UCLA researcher receives more than $4 million in latest round of funding from California's stem cell agency
Physician-scientist Sophie Deng, a cornea surgeon at the UCLA Stein Eye Institute and member of the UCLA Broad Stem Cell Research Center, has been awarded $4,244,211 by the California Institute for Regenerative Medicine’s governing Board. With the funding, Deng will work to create specialized, patient-specific stem cells that could potentially help treat an eye condition called limbal stem cell deficiency.
In the human eye, there exists a population of specialized stem cells that help maintain the health of the cornea, which is the transparent front part of the eye that covers the iris and pupil. These cells live in the limbus, which is the border between the cornea and the conjunctiva of the eye (the membrane that covers the white of the eye). Damage to the limbus, which can be caused by burns, genetic disorders, surgeries, infection and other factors, can result in the loss of limbal stem cells, or limbal stem cell deficiency. Patients with limbal stem cell deficiency develop symptoms such as pain, corneal scarring and blindness. Additionally, patients in need of a cornea transplant must have functional limbal stem cells for a successful transplant.
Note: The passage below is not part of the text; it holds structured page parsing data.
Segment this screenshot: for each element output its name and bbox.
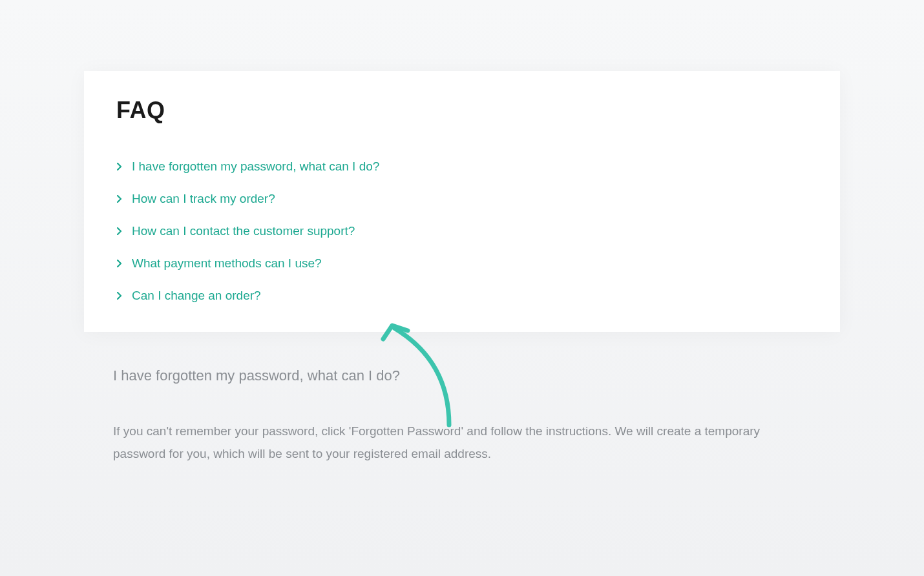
answer-title: I have forgotten my password, what can I… (113, 367, 811, 384)
answer-body: If you can't remember your password, cli… (113, 420, 811, 465)
faq-question-label: How can I contact the customer support? (132, 224, 355, 238)
faq-question-label: I have forgotten my password, what can I… (132, 159, 379, 174)
faq-question-label: What payment methods can I use? (132, 256, 322, 271)
chevron-right-icon (116, 292, 123, 300)
chevron-right-icon (116, 260, 123, 267)
faq-item-track-order[interactable]: How can I track my order? (116, 192, 808, 206)
faq-question-label: Can I change an order? (132, 289, 261, 303)
faq-item-change-order[interactable]: Can I change an order? (116, 289, 808, 303)
faq-heading: FAQ (116, 97, 808, 124)
faq-question-label: How can I track my order? (132, 192, 275, 206)
chevron-right-icon (116, 227, 123, 235)
page-container: FAQ I have forgotten my password, what c… (0, 71, 924, 465)
chevron-right-icon (116, 195, 123, 203)
faq-item-contact-support[interactable]: How can I contact the customer support? (116, 224, 808, 238)
chevron-right-icon (116, 163, 123, 170)
faq-list: I have forgotten my password, what can I… (116, 159, 808, 303)
faq-card: FAQ I have forgotten my password, what c… (84, 71, 840, 332)
faq-item-payment-methods[interactable]: What payment methods can I use? (116, 256, 808, 271)
answer-section: I have forgotten my password, what can I… (113, 367, 811, 465)
faq-item-password[interactable]: I have forgotten my password, what can I… (116, 159, 808, 174)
Deng’s grant was funded under CIRM’s Late Stage Preclinical Project program. This program supports the acceleration of promising stem cell-based projects that have the potential to advance rapidly into the clinic and be accomplished within two years. With the new funding, Deng hopes to continue product development she initiated with a previous CIRM grant to create the first patient-specific stem cell therapy in the U.S. by 2018 to treat both unilateral and bilateral limbal stem cell deficiency.
“We are grateful for this new funding opportunity from CIRM, which will allow us to bring to the clinic a safe stem cell-based therapy for patients with limbal stem cell deficiency,” said Deng, associate professor in the Department of Ophthalmology at UCLA.
The initial work that led to this research stage was funded by the California Institute for Regenerative Medicine and the National Eye Institute.